---------- Data records
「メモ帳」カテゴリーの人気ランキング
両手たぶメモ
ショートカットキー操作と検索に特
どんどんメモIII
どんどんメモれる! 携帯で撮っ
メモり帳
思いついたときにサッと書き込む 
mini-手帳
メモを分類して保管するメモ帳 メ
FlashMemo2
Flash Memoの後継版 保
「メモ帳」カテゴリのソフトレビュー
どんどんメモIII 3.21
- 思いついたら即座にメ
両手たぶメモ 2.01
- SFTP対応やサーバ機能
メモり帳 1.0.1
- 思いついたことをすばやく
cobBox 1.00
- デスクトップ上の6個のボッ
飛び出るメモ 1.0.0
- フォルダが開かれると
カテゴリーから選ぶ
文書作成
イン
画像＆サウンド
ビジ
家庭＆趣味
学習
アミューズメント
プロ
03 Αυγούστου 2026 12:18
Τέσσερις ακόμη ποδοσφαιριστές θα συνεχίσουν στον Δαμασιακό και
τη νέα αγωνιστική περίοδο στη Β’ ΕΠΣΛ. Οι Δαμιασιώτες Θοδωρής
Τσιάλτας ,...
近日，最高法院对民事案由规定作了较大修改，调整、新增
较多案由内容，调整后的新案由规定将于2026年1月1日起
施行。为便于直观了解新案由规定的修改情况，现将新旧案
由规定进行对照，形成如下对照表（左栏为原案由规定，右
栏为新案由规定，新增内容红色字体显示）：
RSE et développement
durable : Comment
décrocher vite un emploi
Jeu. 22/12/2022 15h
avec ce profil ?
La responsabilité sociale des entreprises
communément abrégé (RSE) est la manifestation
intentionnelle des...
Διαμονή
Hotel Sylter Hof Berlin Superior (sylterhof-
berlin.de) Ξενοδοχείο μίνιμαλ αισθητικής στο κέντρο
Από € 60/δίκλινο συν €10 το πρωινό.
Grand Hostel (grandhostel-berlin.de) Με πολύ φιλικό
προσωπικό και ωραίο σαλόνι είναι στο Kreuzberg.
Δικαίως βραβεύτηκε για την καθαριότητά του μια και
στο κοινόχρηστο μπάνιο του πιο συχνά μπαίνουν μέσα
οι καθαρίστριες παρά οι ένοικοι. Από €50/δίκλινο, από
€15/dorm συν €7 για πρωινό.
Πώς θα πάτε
--------------------
---------- Data records
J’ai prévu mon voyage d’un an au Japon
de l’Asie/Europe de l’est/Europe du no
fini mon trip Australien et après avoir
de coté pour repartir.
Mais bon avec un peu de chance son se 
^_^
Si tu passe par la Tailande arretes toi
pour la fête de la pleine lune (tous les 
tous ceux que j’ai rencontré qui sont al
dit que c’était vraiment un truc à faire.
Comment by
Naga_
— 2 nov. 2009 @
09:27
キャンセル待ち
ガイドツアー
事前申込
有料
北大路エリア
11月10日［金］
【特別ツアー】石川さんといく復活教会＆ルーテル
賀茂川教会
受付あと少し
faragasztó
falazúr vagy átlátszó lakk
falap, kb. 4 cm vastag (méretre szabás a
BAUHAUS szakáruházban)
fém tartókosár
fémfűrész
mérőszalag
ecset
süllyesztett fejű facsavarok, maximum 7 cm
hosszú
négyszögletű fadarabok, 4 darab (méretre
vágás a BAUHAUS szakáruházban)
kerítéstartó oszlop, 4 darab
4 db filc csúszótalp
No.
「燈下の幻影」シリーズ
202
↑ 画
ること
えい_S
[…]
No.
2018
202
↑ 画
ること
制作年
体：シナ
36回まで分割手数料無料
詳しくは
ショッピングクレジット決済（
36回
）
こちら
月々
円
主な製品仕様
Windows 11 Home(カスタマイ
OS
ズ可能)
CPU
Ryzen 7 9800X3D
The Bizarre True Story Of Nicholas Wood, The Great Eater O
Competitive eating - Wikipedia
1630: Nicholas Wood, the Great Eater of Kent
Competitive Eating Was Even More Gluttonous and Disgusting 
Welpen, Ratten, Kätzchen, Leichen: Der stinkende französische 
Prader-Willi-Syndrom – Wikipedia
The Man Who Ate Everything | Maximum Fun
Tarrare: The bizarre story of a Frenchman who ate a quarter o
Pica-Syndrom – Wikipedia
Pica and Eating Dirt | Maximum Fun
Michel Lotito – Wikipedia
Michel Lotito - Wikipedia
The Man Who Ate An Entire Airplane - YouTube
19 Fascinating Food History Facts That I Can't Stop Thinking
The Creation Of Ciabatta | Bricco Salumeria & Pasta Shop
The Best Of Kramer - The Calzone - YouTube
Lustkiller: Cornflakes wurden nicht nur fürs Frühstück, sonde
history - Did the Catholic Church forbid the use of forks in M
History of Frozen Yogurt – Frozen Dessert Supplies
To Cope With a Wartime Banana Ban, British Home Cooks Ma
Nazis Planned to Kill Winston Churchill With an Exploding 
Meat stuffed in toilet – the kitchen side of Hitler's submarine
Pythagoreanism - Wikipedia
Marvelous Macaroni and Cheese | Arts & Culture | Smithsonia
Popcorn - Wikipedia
--------------------
- _The problem_:
Copy out only the lines of the records above from the one with "03 Αυγούστου 2026 12:18" through the one with "Πώς θα πάτε", exactly as they stand, both included.

- _Task output_:
03 Αυγούστου 2026 12:18
Τέσσερις ακόμη ποδοσφαιριστές θα συνεχίσουν στον Δαμασιακό και
τη νέα αγωνιστική περίοδο στη Β’ ΕΠΣΛ. Οι Δαμιασιώτες Θοδωρής
Τσιάλτας ,...
近日，最高法院对民事案由规定作了较大修改，调整、新增
较多案由内容，调整后的新案由规定将于2026年1月1日起
施行。为便于直观了解新案由规定的修改情况，现将新旧案
由规定进行对照，形成如下对照表（左栏为原案由规定，右
栏为新案由规定，新增内容红色字体显示）：
RSE et développement
durable : Comment
décrocher vite un emploi
Jeu. 22/12/2022 15h
avec ce profil ?
La responsabilité sociale des entreprises
communément abrégé (RSE) est la manifestation
intentionnelle des...
Διαμονή
Hotel Sylter Hof Berlin Superior (sylterhof-
berlin.de) Ξενοδοχείο μίνιμαλ αισθητικής στο κέντρο
Από € 60/δίκλινο συν €10 το πρωινό.
Grand Hostel (grandhostel-berlin.de) Με πολύ φιλικό
προσωπικό και ωραίο σαλόνι είναι στο Kreuzberg.
Δικαίως βραβεύτηκε για την καθαριότητά του μια και
στο κοινόχρηστο μπάνιο του πιο συχνά μπαίνουν μέσα
οι καθαρίστριες παρά οι ένοικοι. Από €50/δίκλινο, από
€15/dorm συν €7 για πρωινό.
Πώς θα πάτε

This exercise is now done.